§ PROBLEM STATEMENT:
Comb the records below for the string "nettoyage" and copy each line where it turns up.

====

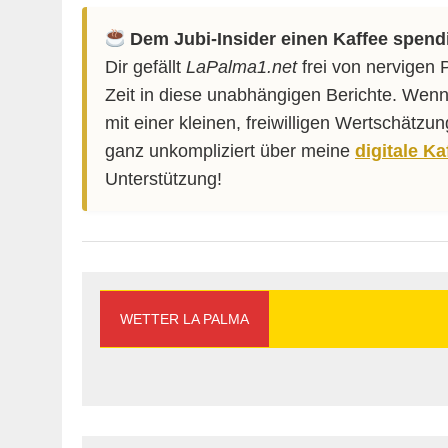
Dem Jubi-Insider einen Kaffee spend
Dir gefällt
LaPalma1.net
frei von nervigen 
Zeit in diese unabhängigen Berichte. Wenn
mit einer kleinen, freiwilligen Wertschätzu
ganz unkompliziert über meine
digitale K
Unterstützung!
WETTER LA PALMA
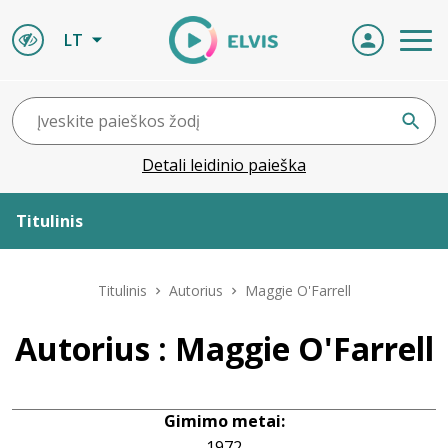
LT
Detali leidinio paieška
Titulinis
Apie ELVIS
Titulinis
Autorius
Maggie O'Farrell
Leidiniai
Autorius : Maggie O'Farrell
ELVIS atvyksta
Gimimo metai:
Naujienos
1972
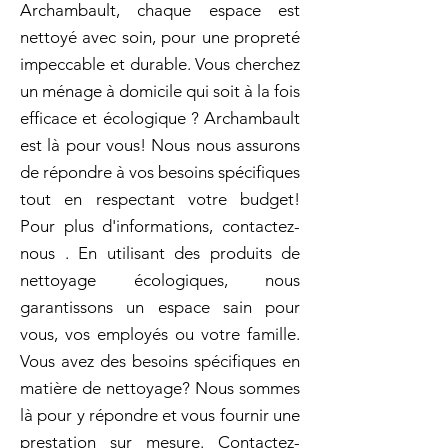
Archambault, chaque espace est
nettoyé avec soin, pour une propreté
impeccable et durable. Vous cherchez
un ménage à domicile qui soit à la fois
efficace et écologique ? Archambault
est là pour vous! Nous nous assurons
de répondre à vos besoins spécifiques
tout en respectant votre budget!
Pour plus d'informations, contactez-
nous . En utilisant des produits de
nettoyage écologiques, nous
garantissons un espace sain pour
vous, vos employés ou votre famille.
Vous avez des besoins spécifiques en
matière de nettoyage? Nous sommes
là pour y répondre et vous fournir une
prestation sur mesure. Contactez-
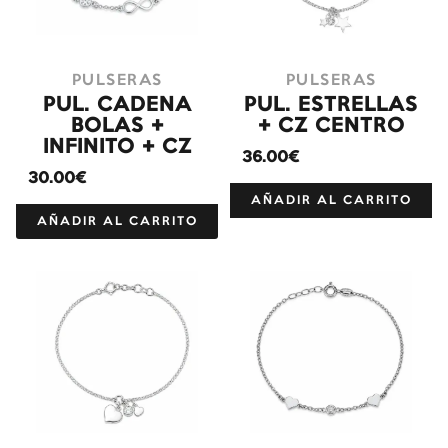
PULSERAS
PULSERAS
PUL. CADENA
PUL. ESTRELLAS
BOLAS +
+ CZ CENTRO
INFINITO + CZ
36.00€
30.00€
AÑADIR AL CARRITO
AÑADIR AL CARRITO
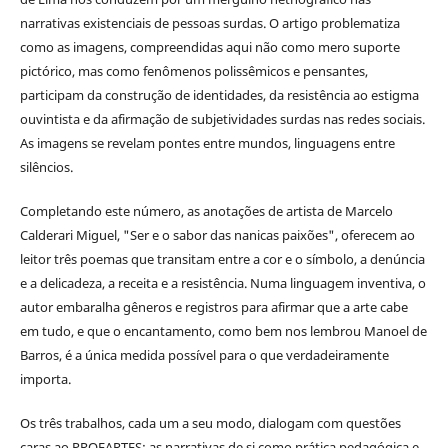
narrativas existenciais de pessoas surdas. O artigo problematiza
como as imagens, compreendidas aqui não como mero suporte
pictórico, mas como fenômenos polissêmicos e pensantes,
participam da construção de identidades, da resistência ao estigma
ouvintista e da afirmação de subjetividades surdas nas redes sociais.
As imagens se revelam pontes entre mundos, linguagens entre
silêncios.
Completando este número, as anotações de artista de Marcelo
Calderari Miguel, "Ser e o sabor das nanicas paixões", oferecem ao
leitor três poemas que transitam entre a cor e o símbolo, a denúncia
e a delicadeza, a receita e a resistência. Numa linguagem inventiva, o
autor embaralha gêneros e registros para afirmar que a arte cabe
em tudo, e que o encantamento, como bem nos lembrou Manoel de
Barros, é a única medida possível para o que verdadeiramente
importa.
Os três trabalhos, cada um a seu modo, dialogam com questões
caras ao PROFARTES: as narrativas de si como prática pedagógica e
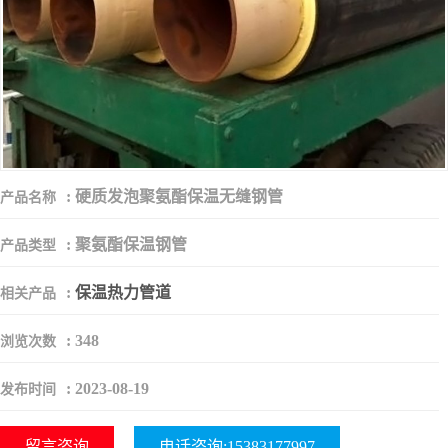
:
硬质发泡聚氨酯保温无缝钢管
产品名称
:
聚氨酯保温钢管
产品类型
:
保温热力管道
相关产品
:
348
浏览次数
:
2023-08-19
发布时间
留言咨询
电话咨询:15383177997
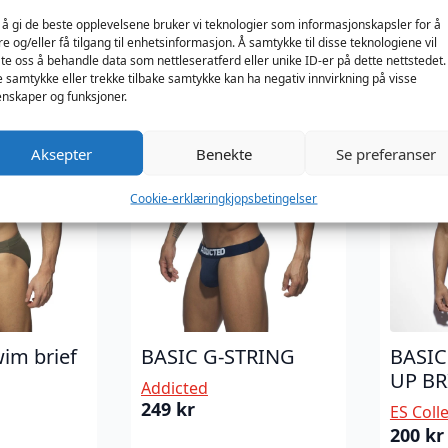
Jockstrap Top
Bottom
Jockst
 å gi de beste opplevelsene bruker vi teknologier som informasjonskapsler for å
Barcode Berlin
n
Barcode
re og/eller få tilgang til enhetsinformasjon. Å samtykke til disse teknologiene vil
369
kr
369
kr
late oss å behandle data som nettleseratferd eller unike ID-er på dette nettstedet.
e samtykke eller trekke tilbake samtykke kan ha negativ innvirkning på visse
nskaper og funksjoner.
Aksepter
Benekte
Se preferanser
Cookie-erklæring
kjopsbetingelser
im brief
BASIC G-STRING
BASI
UP BR
Addicted
249
kr
ES Coll
200
kr
Opprin
Nåvær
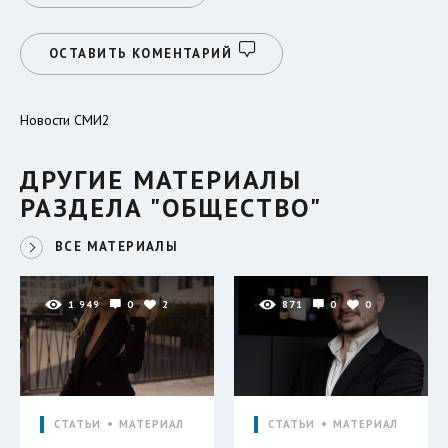
ОСТАВИТЬ КОМЕНТАРИЙ
Новости СМИ2
ДРУГИЕ МАТЕРИАЛЫ
РАЗДЕЛА "ОБЩЕСТВО"
ВСЕ МАТЕРИАЛЫ
1 949
0
2
871
0
0
СТАТЬИ
МАТЕРИАЛ
СТАТЬИ
МАТЕРИАЛ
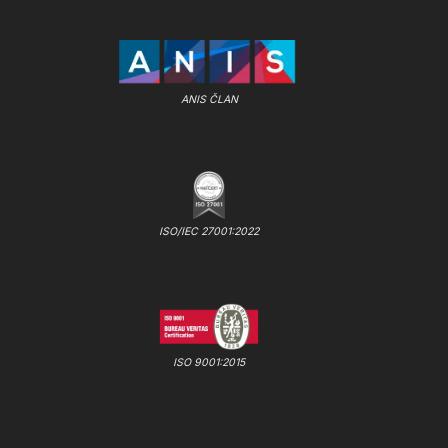
ANIS ČLAN
ISO/IEC 27001:2022
ISO 9001:2015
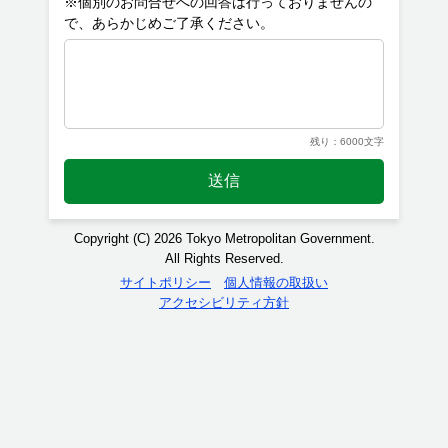
※個別のお問合せへの回答は行っておりませんの
残り：6000文字
送信
Copyright (C) 2026 Tokyo Metropolitan Government.
All Rights Reserved.
サイトポリシー
個人情報の取扱い
アクセシビリティ方針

====

§ WRITTEN SOLUTION:
nettoyage écologiques, nous
matière de nettoyage? Nous sommes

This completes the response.